Education content on MediaShift is sponsored by the USC Annenberg nine-month M.A. in Specialized Journalism. USC’s highly customized degree programs are tailored to the experienced journalist and gifted amateur. Learn more about how USC Annenberg is immersed in tomorrow.

This week, three senior staffers from ProPublica will visit the second class of students enrolled in the Studio 20 program at the NYU Arthur L. Carter Journalism Institute. The reporters and students will begin formally collaborating on a question the non-profit newsroom has puzzled over since its founding in 2008: How can you quickly and clearly summarize the basic facts of the investigations ProPublica specializes in?
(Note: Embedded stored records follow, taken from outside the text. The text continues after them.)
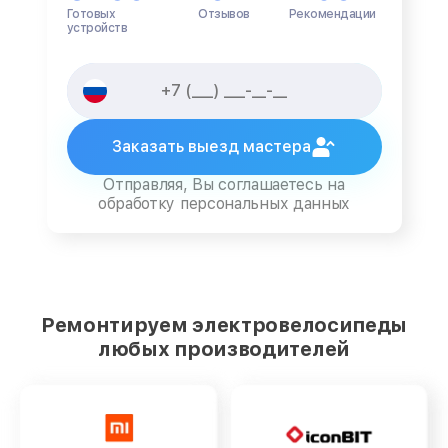
Готовых
Отзывов
Рекомендации
устройств
Заказать выезд мастера
Отправляя, Вы соглашаетесь на
обработку персональных данных
Ремонтируем электровелосипеды
любых производителей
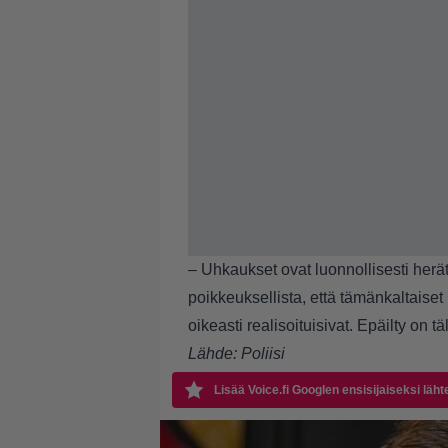
– Uhkaukset ovat luonnollisesti herät
poikkeuksellista, että tämänkaltaise
oikeasti realisoituisivat. Epäilty on tä
Lähde:
Poliisi
Lisää Voice.fi Googlen ensisijaiseksi läht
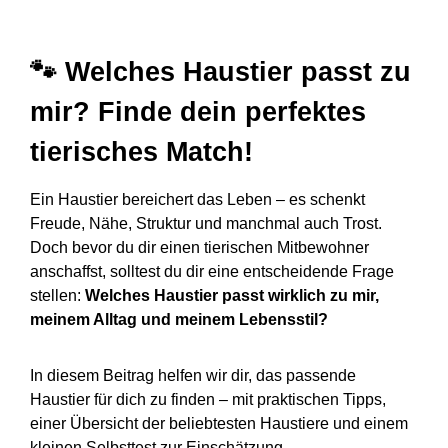
🐾 Welches Haustier passt zu
mir? Finde dein perfektes
tierisches Match!
Ein Haustier bereichert das Leben – es schenkt
Freude, Nähe, Struktur und manchmal auch Trost.
Doch bevor du dir einen tierischen Mitbewohner
anschaffst, solltest du dir eine entscheidende Frage
stellen:
Welches Haustier passt wirklich zu mir,
meinem Alltag und meinem Lebensstil?
In diesem Beitrag helfen wir dir, das passende
Haustier für dich zu finden – mit praktischen Tipps,
einer Übersicht der beliebtesten Haustiere und einem
kleinen Selbsttest zur Einschätzung.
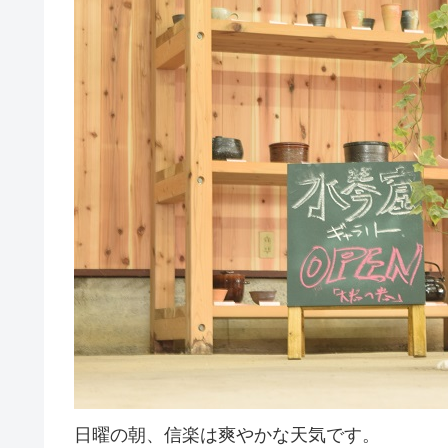
日曜の朝、信楽は爽やかな天気です。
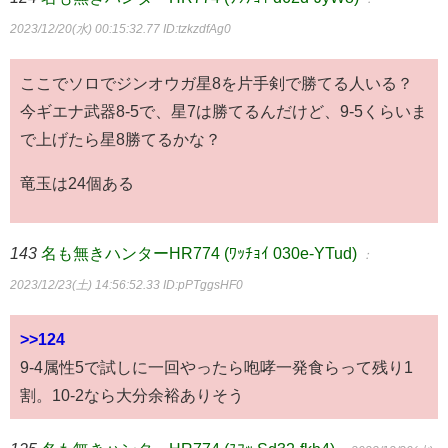
2023/12/20(水) 00:15:32.77
ID:tzkzdfAg0
ここでソロでジンオウガ星8を片手剣で勝てる人いる？
今ギエナ武器8-5で、星7は勝てるんだけど、9-5くらいま
で上げたら星8勝てるかな？
竜玉は24個ある
143
名も無きハンターHR774 (ﾜｯﾁｮｲ 030e-YTud)
：
2023/12/23(土) 14:56:52.33
ID:pPTggsHF0
>>124
9-4属性5で試しに一回やったら咆哮一発食らって残り1
割。10-2なら大分余裕ありそう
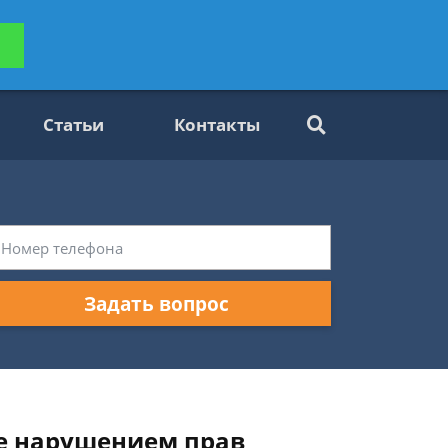
ьтацию
Задать вопрос
платно
Статьи
Контакты
Задать вопрос
е нарушением прав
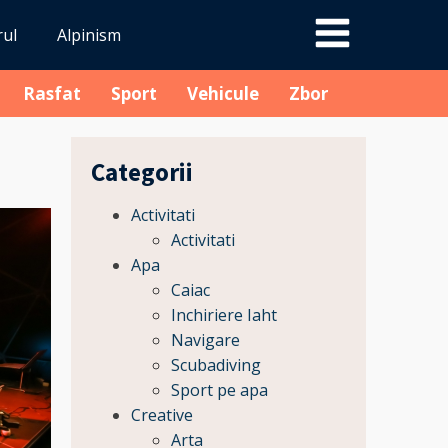
rul
Alpinism
Rasfat
Sport
Vehicule
Zbor
Categorii
Activitati
Activitati
Apa
Caiac
Inchiriere Iaht
Navigare
Scubadiving
Sport pe apa
Creative
Arta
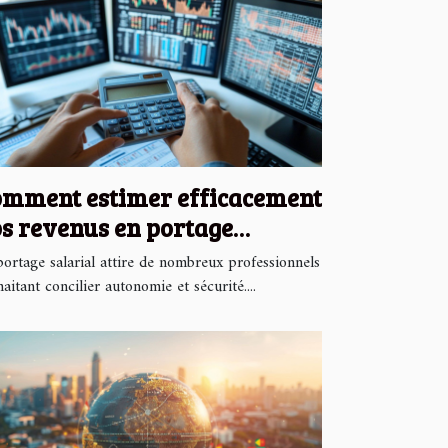
mment estimer efficacement
s revenus en portage
larial
portage salarial attire de nombreux professionnels
aitant concilier autonomie et sécurité....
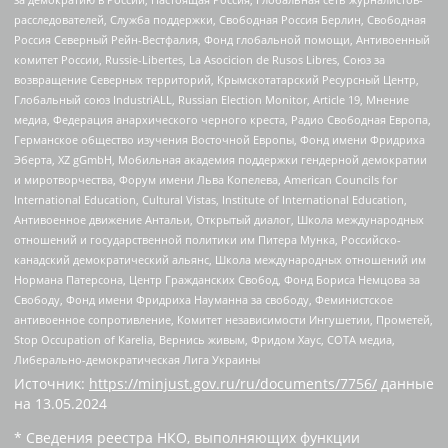
расследователей, Служба поддержки, Свободная Россия Берлин, Свободная
Россия Северный Рейн-Вестфалия, Фонд глобальной помощи, Антивоенный
комитет России, Russie-Libertes, La Asocicion de Rusos Libres, Союз за
возвращение Северных территорий, Крымскотатарский Ресурсный Центр,
Глобальный союз IndustriALL, Russian Election Monitor, Article 19, Мнение
медиа, Федерация анархического черного креста, Радио Свободная Европа,
Германское общество изучения Восточной Европы, Фонд имени Фридриха
Эберта, XZ gGmbH, Мобильная академия поддержки гендерной демократии
и миротворчества, Форум имени Льва Копелева, American Councils for
International Education, Cultural Vistas, Institute of International Education,
Антивоенное движение Антальи, Открытый диалог, Школа международных
отношений и государственной политики им Питера Мунка, Российско-
канадский демократический альянс, Школа международных отношений им
Нормана Патерсона, Центр Гражданских Свобод, Фонд Бориса Немцова за
Свободу, Фонд имени Фридриха Науманна за свободу, Феминистское
антивоенное сопротивление, Комитет независимости Ингушетии, Прометей,
Stop Occupation of Karelia, Вернись живым, Фридом Хаус, СОТА медиа,
Либерально-демократическая Лига Украины
Источник:
https://minjust.gov.ru/ru/documents/7756/
данные
на
13.05.2024
* Сведения реестра НКО, выполняющих функции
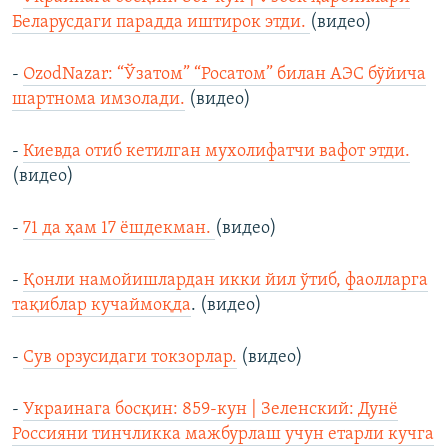
Беларусдаги парадда иштирок этди.
(видео)
-
OzodNazar: “Ўзатом” “Росатом” билан АЭС бўйича
шартнома имзолади.
(видео)
-
Киевда отиб кетилган мухолифатчи вафот этди.
(видео)
-
71 да ҳам 17 ёшдeкман.
(видео)
-
Қонли намойишлардан икки йил ўтиб, фаолларга
тақиблар кучаймоқда
. (видео)
-
Сув орзусидаги токзорлар.
(видео)
-
Украинага босқин: 859-кун | Зеленский: Дунё
Россияни тинчликка мажбурлаш учун етарли кучга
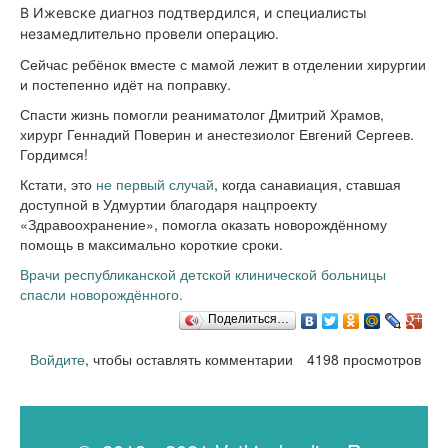
В Ижевске диагноз подтвердился, и специалисты
незамедлительно провели операцию.
Сейчас ребёнок вместе с мамой лежит в отделении хирургии
и постепенно идёт на поправку.
Спасти жизнь помогли реаниматолог Дмитрий Храмов,
хирург Геннадий Поверин и анестезиолог Евгений Сергеев.
Гордимся!
Кстати, это
не первый случай
, когда санавиация, ставшая
доступной в Удмуртии благодаря нацпроекту
«Здравоохранение», помогла оказать новорождённому
помощь в максимально короткие сроки.
Врачи республиканской детской клинической больницы
спасли новорождённого.
Поделиться…
Войдите
, чтобы оставлять комментарии
4198 просмотров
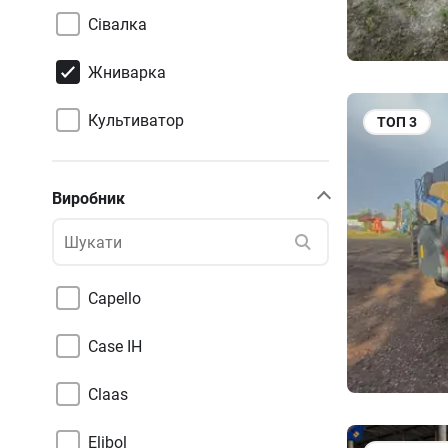
Сівалка
Жниварка
Культиватор
ТОП
3
Виробник
Capello
Case IH
Claas
Elibol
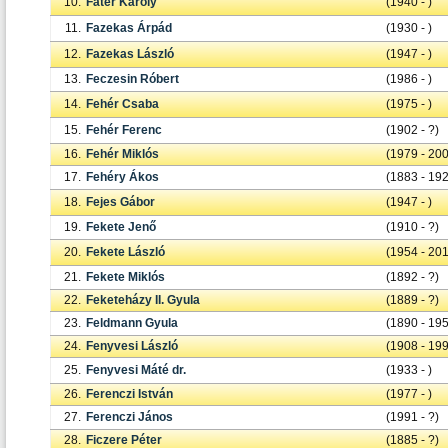
10.
Fatér Károly
(1940 - )
11.
Fazekas Árpád
(1930 - )
12.
Fazekas László
(1947 - )
13.
Feczesin Róbert
(1986 - )
14.
Fehér Csaba
(1975 - )
15.
Fehér Ferenc
(1902 - ?)
16.
Fehér Miklós
(1979 - 20
17.
Fehéry Ákos
(1883 - 19
18.
Fejes Gábor
(1947 - )
19.
Fekete Jenő
(1910 - ?)
20.
Fekete László
(1954 - 20
21.
Fekete Miklós
(1892 - ?)
22.
Feketeházy II. Gyula
(1889 - ?)
23.
Feldmann Gyula
(1890 - 19
24.
Fenyvesi László
(1908 - 19
25.
Fenyvesi Máté dr.
(1933 - )
26.
Ferenczi István
(1977 - )
27.
Ferenczi János
(1991 - ?)
28.
Ficzere Péter
(1885 - ?)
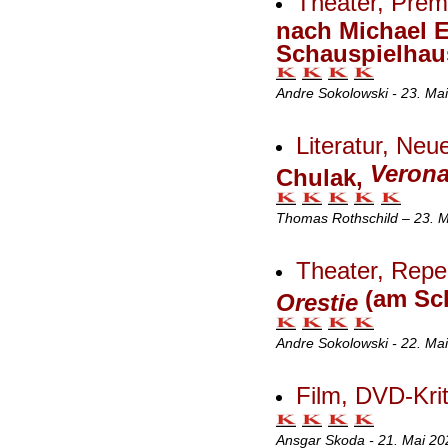
Theater, Premi
nach Michael 
Schauspielhau
Andre Sokolowski - 23. Ma
Literatur, Ne
Veron
Chulak,
Thomas Rothschild – 23. M
Theater, Reper
(am Sch
Orestie
Andre Sokolowski - 22. Ma
Film, DVD-Krit
Ansgar Skoda - 21. Mai 20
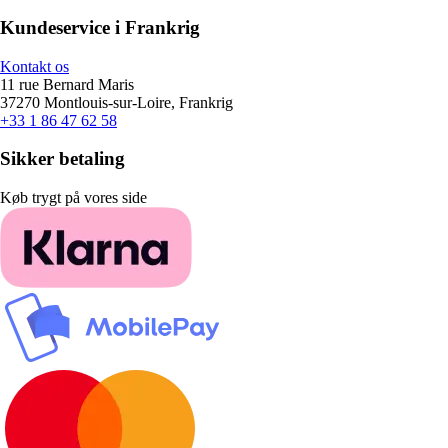
Kundeservice i Frankrig
Kontakt os
11 rue Bernard Maris
37270 Montlouis-sur-Loire, Frankrig
+33 1 86 47 62 58
Sikker betaling
Køb trygt på vores side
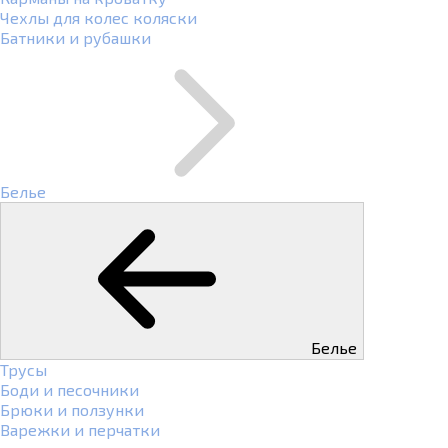
Чехлы для колес коляски
Батники и рубашки
Белье
Белье
Трусы
Боди и песочники
Брюки и ползунки
Варежки и перчатки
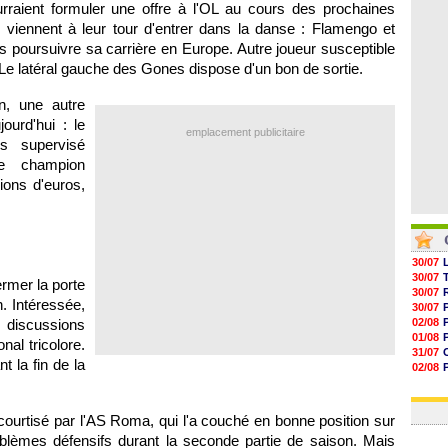
rraient formuler une offre à
l'OL
au cours des prochaines
06/08
05/08
 viennent à leur tour d'entrer dans la danse : Flamengo et
05/08
is poursuivre sa carrière en Europe. Autre joueur susceptible
05/08
 Le latéral gauche des Gones dispose d'un bon de sortie.
n, une autre
ourd'hui : le
emplacement publicitaire
rs supervisé
le champion
ions d'euros,
30/07
30/07
rmer la porte
30/07
 Intéressée,
30/07
 discussions
02/08
01/08
nal tricolore.
31/07
t la fin de la
02/08
01/08
03/08
ourtisé par l'AS Roma, qui l'a couché en bonne position sur
oblèmes défensifs durant la seconde partie de saison. Mais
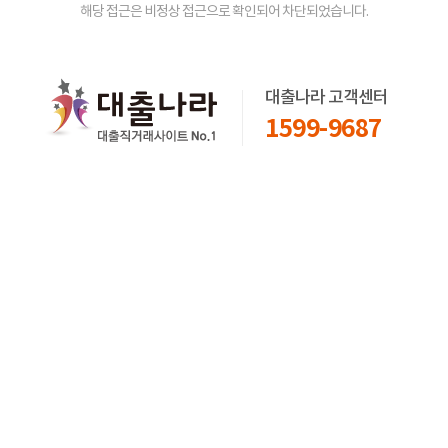
해당 접근은 비정상 접근으로 확인되어 차단되었습니다.
대출나라 고객센터
1599-9687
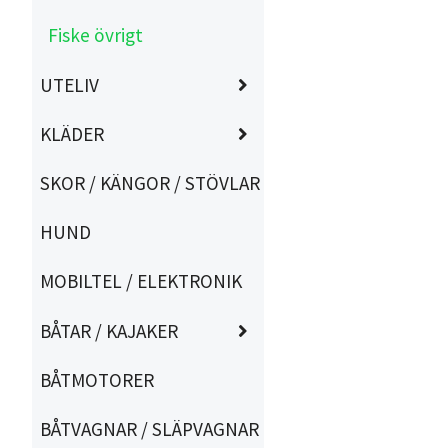
Fiske övrigt
UTELIV
KLÄDER
SKOR / KÄNGOR / STÖVLAR
HUND
MOBILTEL / ELEKTRONIK
BÅTAR / KAJAKER
BÅTMOTORER
BÅTVAGNAR / SLÄPVAGNAR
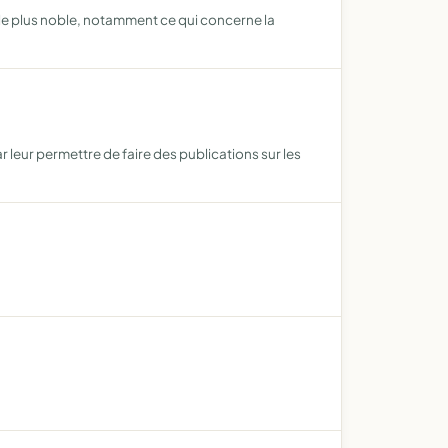
it le plus noble, notamment ce qui concerne la
leur permettre de faire des publications sur les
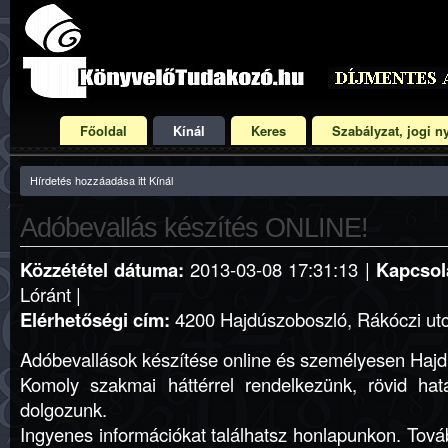
Főoldal
Kínál
Keres
Szabályzat, jogi ny
Hírdetés hozzáadása itt Kínál
Adóbevallás készítés ONLINE!
Közzététel dátuma:
2013-03-08 17:31:13 |
Kapcsola
Lóránt |
Elérhetőségi cím:
4200 Hajdúszoboszló, Rákóczi utca
Adóbevallások készítése online és személyesen Haj
Komoly szakmai háttérrel rendelkezünk, rövid hatá
dolgozunk.
Ingyenes információkat találhatsz honlapunkon. Tová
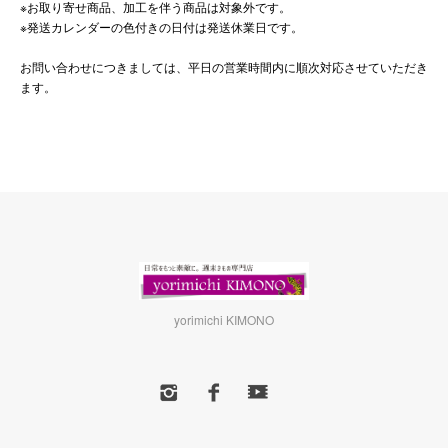
※お取り寄せ商品、加工を伴う商品は対象外です。
※発送カレンダーの色付きの日付は発送休業日です。
お問い合わせにつきましては、平日の営業時間内に順次対応させていただき
ます。
yorimichi KIMONO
The result of their work will be what they call an “explainer.” This open-ended method of quickly imparting the background knowledge necessary to follow a developing story can be an infographic, a video, a Q&A, or any number of other forms.

The goal, as ProPublica senior editor Eric Umansky said, is to “have a kind of framework for thinking about doing those — a toolbox we can dig into. That would be enormously useful for us.”

Projects like this make up the backbone of Studio 20, NYU’s new innovation-centric journalism program. It’s a stark contrast to the curriculum taught in most journalism programs, which focus on arming students with skills and work samples to help them land jobs in broadcast, radio, or print media.

Beyond the potential to create a bylined product that may be published on the ProPublica website, what is the value of this project — and by extension the Studio 20 program, as a whole — to students? It’s an opportunity to get real world experience with major media partners, say students and collaborators. But educators acknowledge that there are still some digital skills the program may be overlooking.

New Model for J-School

Jay Rosen

NYU professor Jay Rosen, the director of the Studio 20 program, said the shift away from teaching skills and toward teaching innovation is a necessary response to the changing media landscape.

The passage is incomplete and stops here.